After midnight on 29 April, with the
Soviets advancing ever closer to the bunker complex, Hitler married Eva Braun
in a small civil ceremony within the Führerbunker.[221][d]
Afterwards, Hitler hosted a modest wedding breakfast with his new wife.[222]
Hitler then took secretary Traudl Junge
to another room and dictated his last will and testament.[223][d]
Goebbels and Bormann were two of the witnesses.[224]
In
his last will and testament, Hitler named no successor as Führer or leader of
the Nazi Party. Instead, he appointed Goebbels as Reich Chancellor; Grand Admiral
Karl Dönitz, who was at Flensburg near the Danish
border, as Reich President; and Bormann as Party Minister.[225] Goebbels wrote a
postscript to the will stating that he would disobey Hitler's order to leave
Berlin: "For reasons of humanity and personal loyalty", he had to
stay.[226] Further, his wife
and children would be staying, as well. They would end their lives "side
by side with the Führer".[226]
In
the mid-afternoon of 30 April, Hitler shot himself.[227] After Hitler's
suicide, Goebbels was depressed. Voss later recounted Goebbels as saying:
"It is a great pity that such a man is not with us any longer. But there
is nothing to be done. For us, everything is lost now and the only way out left
for us is the one which Hitler chose. I shall follow his example."[228]
On
1 May, Goebbels completed his sole official act as Chancellor. He dictated a
letter to General Vasily Chuikov and ordered German
General Hans Krebs to deliver it under a white flag. Chuikov,
as commander of the Soviet 8th Guards Army, commanded the
Soviet forces in central Berlin. Goebbels' letter informed Chuikov of Hitler's
death and requested a ceasefire. After this was rejected, Goebbels decided that
further efforts were futile.[229]
Later
on 1 May, Vice-Admiral Voss saw Goebbels for the last time: "... While
saying goodbye I asked Goebbels to join us. But he replied: 'The captain must
not leave his sinking ship. I have thought about it all and decided to stay
here. I have nowhere to go because with little children I will not be able to
make it, especially with a leg like mine...' "[230]
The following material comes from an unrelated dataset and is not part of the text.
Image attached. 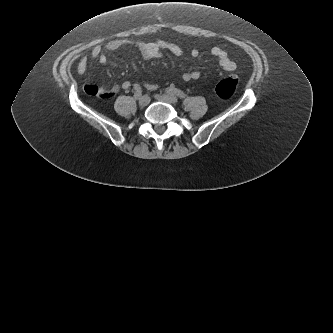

The Goebbels family. In this vintage manipulated image, Goebbels' stepson Harald Quandt (who was absent due
to military duty) was added to the group portrait.
On
the evening of 1 May 1945, Goebbels arranged for an SS dentist, Helmut Kunz, to inject his six children with morphine so that when they were unconscious, an
ampule of cyanide could be then crushed in each of their
mouths.[231] According to Kunz's
later testimony, he gave the children morphine injections but it was Magda
Goebbels and SS-Obersturmbannführer
Ludwig Stumpfegger, Hitler's personal
doctor, who administered the cyanide.[231]
At
around 20:30, Goebbels and Magda left the bunker and walked up to the garden of
the Chancellery, where they committed suicide.[232] There are several
different accounts of this event. According to one account, Goebbels shot Magda
and then himself. Another account was that they each bit on a cyanide ampule
and were given a coup de grâce immediately
afterwards.[233] Goebbels' SS
adjutant Günther Schwägermann testified in 1948
that they walked ahead of him up the stairs and out into the Chancellery
garden. He waited in the stairwell and heard the shots sound. Schwägermann then
walked up the remaining stairs and, once outside, saw their lifeless bodies.
Following Goebbels' prior order, Schwägermann had an SS soldier fire several
shots into his body, which did not move.[232]
The bodies were then doused with petrol,
but they were only partially burned and not buried.[233]
A few days later, Voss was brought back to the bunker by the Soviets to
identify the partly burned bodies of Joseph and Magda Goebbels and their
children. The remains of the Goebbels' family, Hitler, Braun, General Krebs,
and Hitler's dogs
were repeatedly buried and exhumed.[234]
The last burial was at the SMERSH facility in Magdeburg
on 21 February 1946. In 1970, KGB director Yuri Andropov
authorised an operation to destroy the remains.[235]
On 4 April 1970, a Soviet KGB team used detailed burial charts to exhume five wooden
boxes at the Magdeburg SMERSH facility. Those were burned, crushed, and
scattered into the Biederitz river, a tributary of the nearby Elbe.[236]